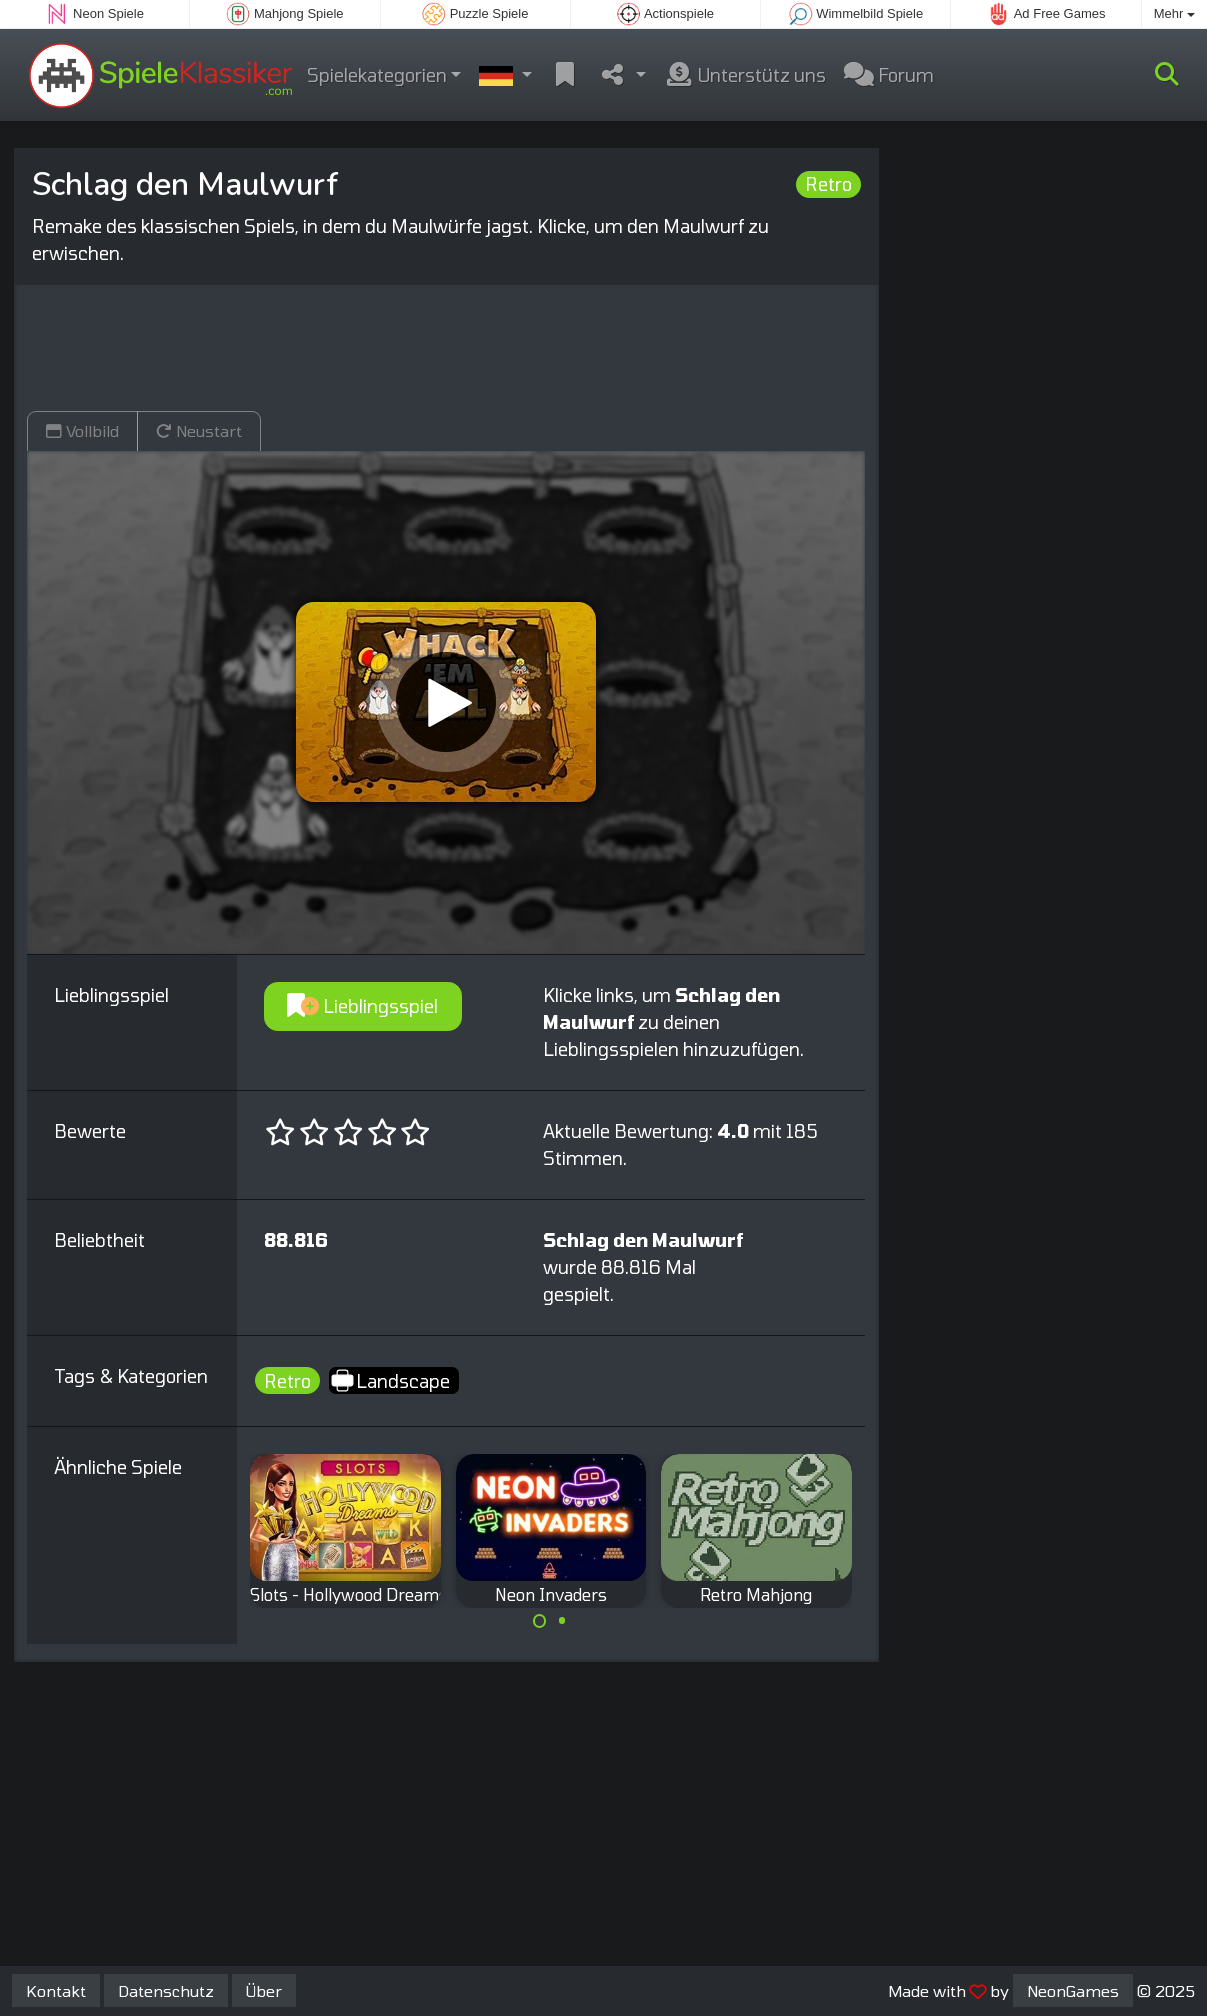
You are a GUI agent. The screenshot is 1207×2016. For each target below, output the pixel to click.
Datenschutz (166, 1990)
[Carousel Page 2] (562, 1621)
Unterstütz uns (745, 75)
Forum (889, 75)
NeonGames (1073, 1990)
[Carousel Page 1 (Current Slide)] (540, 1621)
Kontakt (56, 1990)
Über (264, 1990)
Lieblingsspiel (362, 1006)
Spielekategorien (377, 75)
━━━━━━━━━━━━━━━━
Activity
Starting at the line that contains "Kontakt (56, 1990)", write out every line through the last one in the data above, exactly as it stands.

Answer to the exercise
Kontakt (56, 1990)
Über (264, 1990)
Lieblingsspiel (362, 1006)
Spielekategorien (377, 75)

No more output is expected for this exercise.